In short, there is no reason to believe the NBN will see a continuation of declining Internet access charges. If the Implementation Study is to be believed and if the massive investment is to be serviced, the reverse will be the case.
Now we should not beat around the bush here. The object of the NBN is to create a monopoly. See the Implementation Study at p. 60
“Government policy in building the NBN is likely to create an industry structure with no significant competition between fixed networks, since the existing copper and HFC networks are likely to be deactivated over time.”
Too right there! The deal with Telstra will require it to decommission its copper network and not use its HFC network to compete with the NBN for voice and broadband business.
So how is that defensible? The study goes on to say:
“The trade-off is that NBN Co will offer wholesale-only equivalent access to service providers. The rationale for this is that – given the high cost of laying the fibre, the long asset life and the limited ability to differentiate – fibre has the characteristics of a natural, stable infrastructure monopoly analogous to an electricity grid or gas pipes.”

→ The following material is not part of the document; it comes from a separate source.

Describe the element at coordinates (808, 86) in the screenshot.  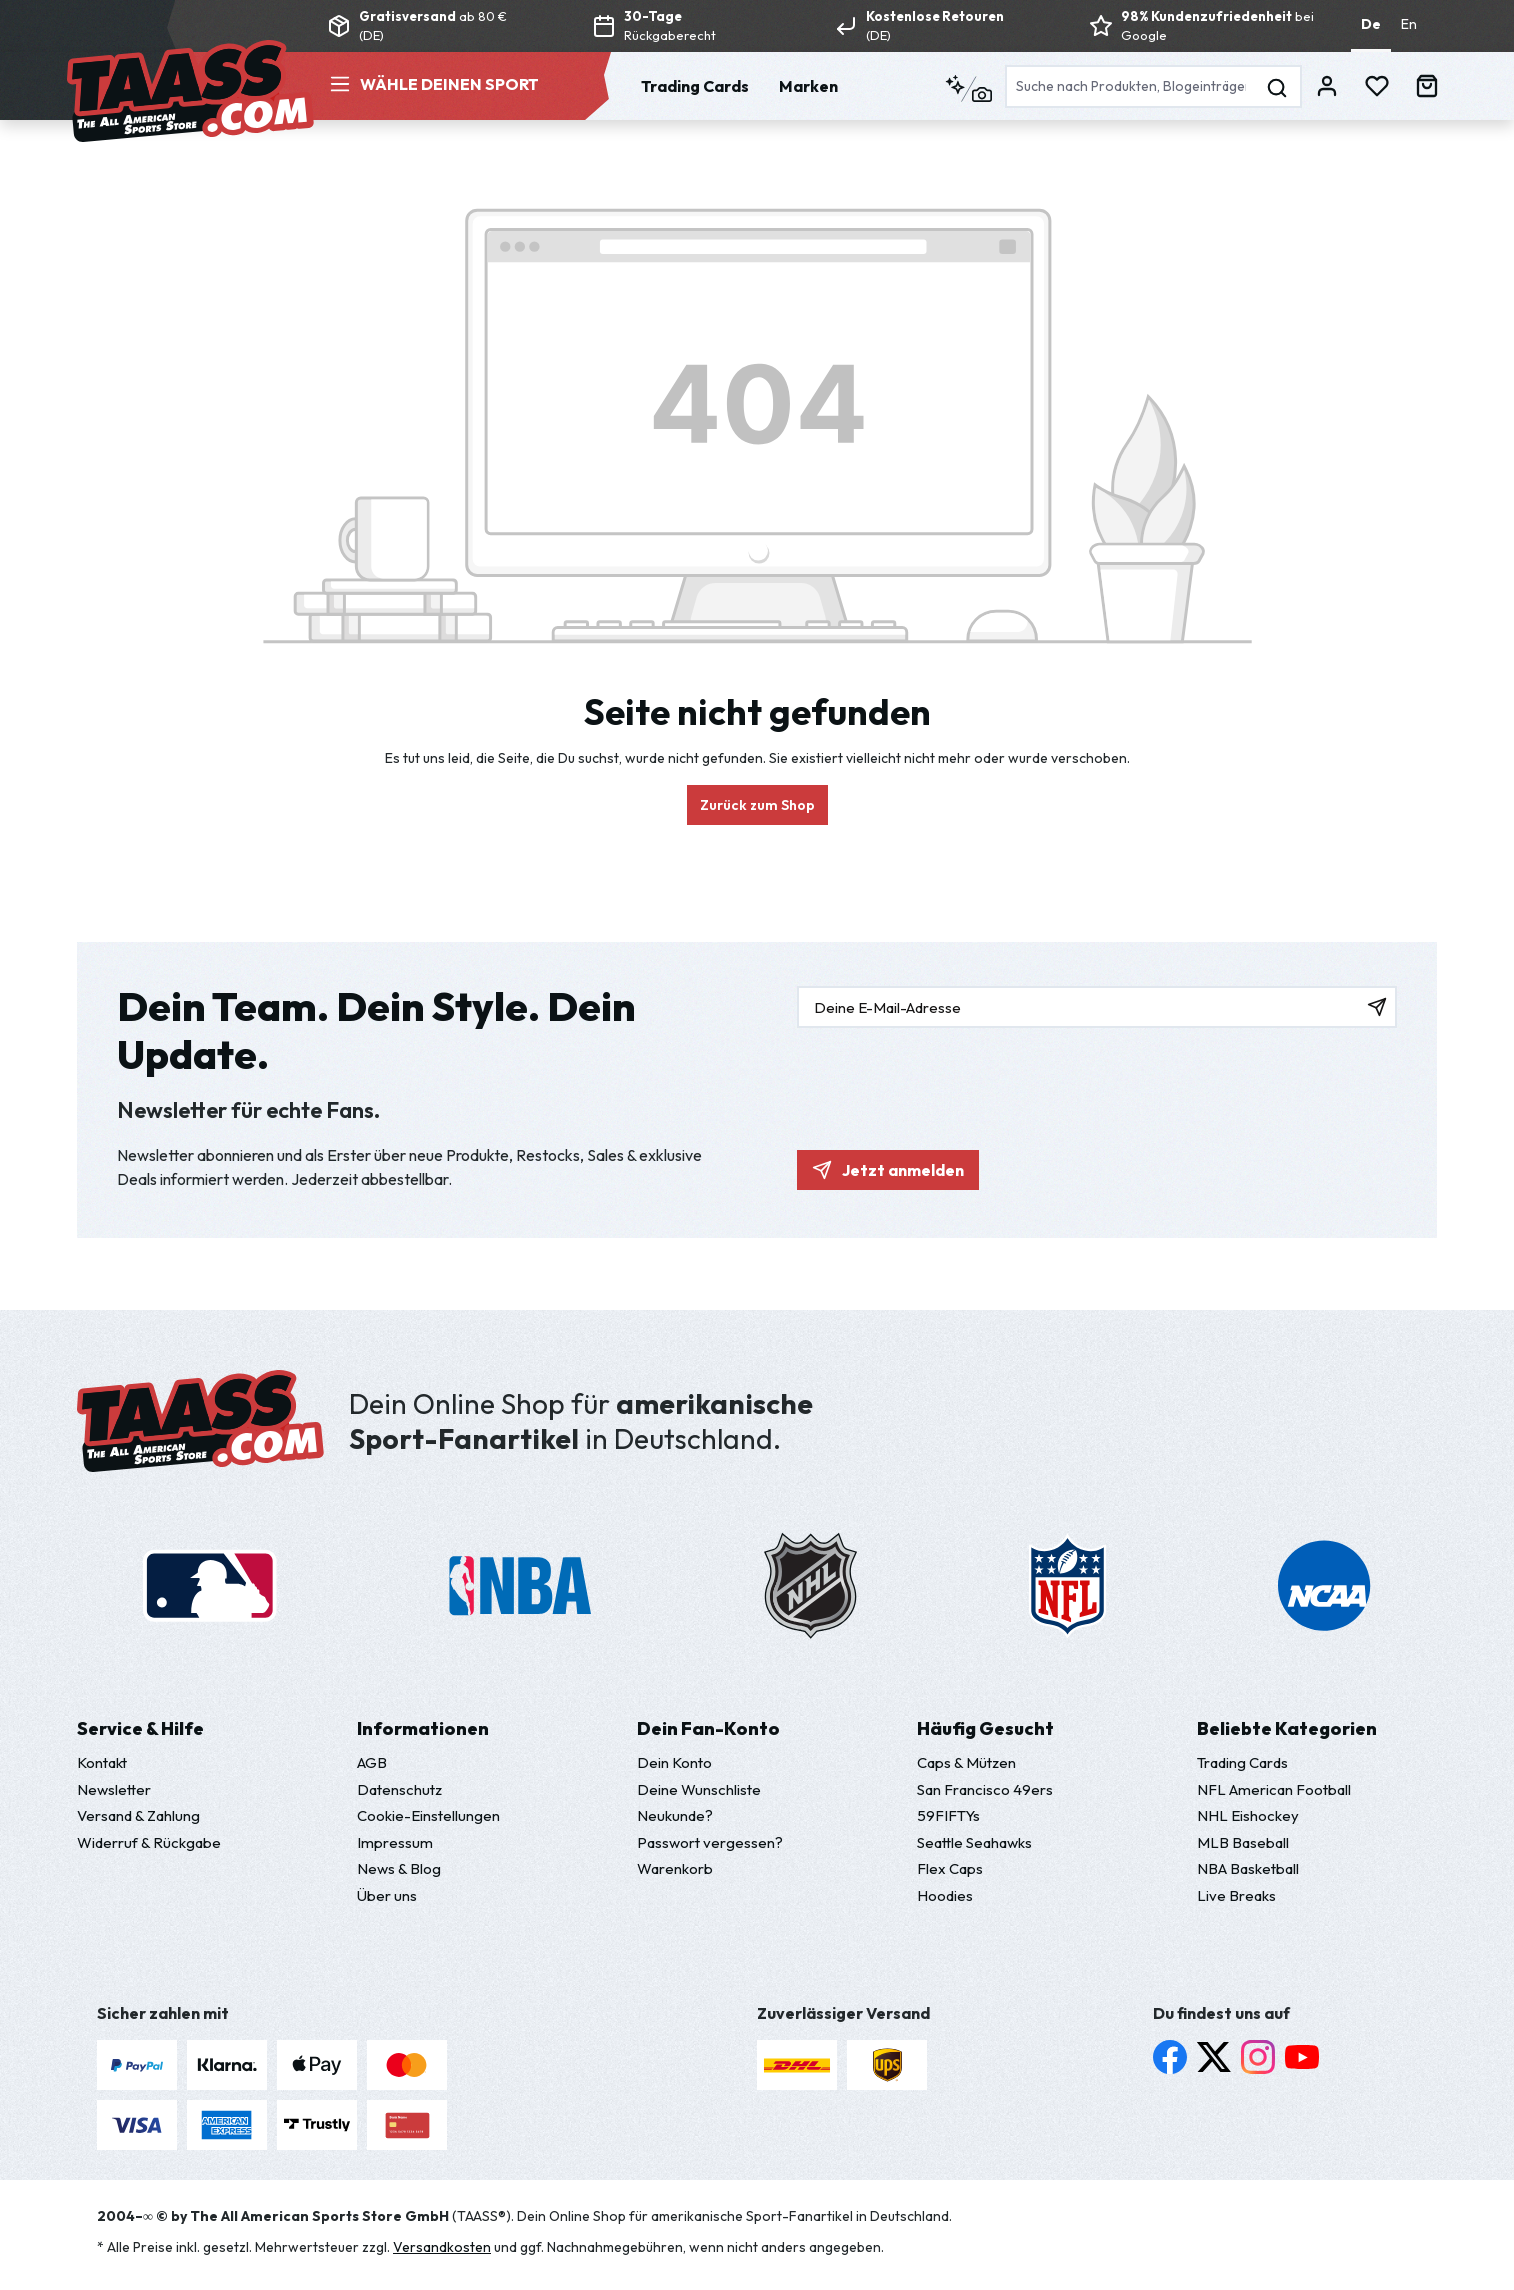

So the argument runs: yes it will be a monopoly, but that’s okay because it will be structurally separated from any retail provider and will provide access to all retail providers – as a common carrier. But that gets back to the question of structure. If the Government’s claim is that industry structure is the problem with the current arrangements, then that can be addressed without building a new network.
The establishment of this monopoly does carry with it real risks, as the Implementation Study notes at p. 446 and preceding. These include NBN expanding its activities beyond that of a wholesale carrier, operating inefficiently and lacking incentives to innovate. The Study acknowledges that the NBN approach is unique in the world.
“Competition between alternative networks has stimulated the roll-out of next generation broadband infrastructure in several countries around the world.” (p.433)
And nowhere more so than in America where the competition between the cable companies and the telcos has been especially intense.
“Cable and telecommunications companies found themselves competing to provide substitutable services and were compelled to match each other’s performance improvements.”
Remember the only reason for requiring Telstra to shut down its competitive infrastructure is to enhance the financial viability of the NBN.
In summary: If monopoly is bad, then the NBN could be built to operate as a competitor with the copper network and the HFC networks. If the Government’s claim is that vertical integration of Telstra is bad, then structural separation could occur without building a new network.